## Record excerpts
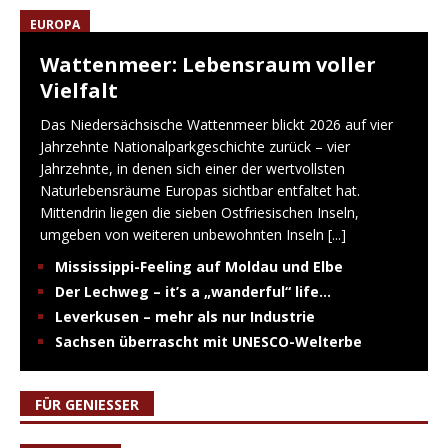
EUROPA
Wattenmeer: Lebensraum voller
Vielfalt
Das Niedersächsische Wattenmeer blickt 2026 auf vier
Jahrzehnte Nationalparkgeschichte zurück – vier
Jahrzehnte, in denen sich einer der wertvollsten
Naturlebensräume Europas sichtbar entfaltet hat.
Mittendrin liegen die sieben Ostfriesischen Inseln,
umgeben von weiteren unbewohnten Inseln
[...]
Mississippi-Feeling auf Moldau und Elbe
Der Lechweg – it’s a „wanderful“ life…
Leverkusen – mehr als nur Industrie
Sachsen überrascht mit UNESCO-Welterbe
FÜR GENIESSER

## Exercise
Return every line holding the word "Wattenmeer" from the records.

## Task answer
Wattenmeer: Lebensraum voller
Das Niedersächsische Wattenmeer blickt 2026 auf vier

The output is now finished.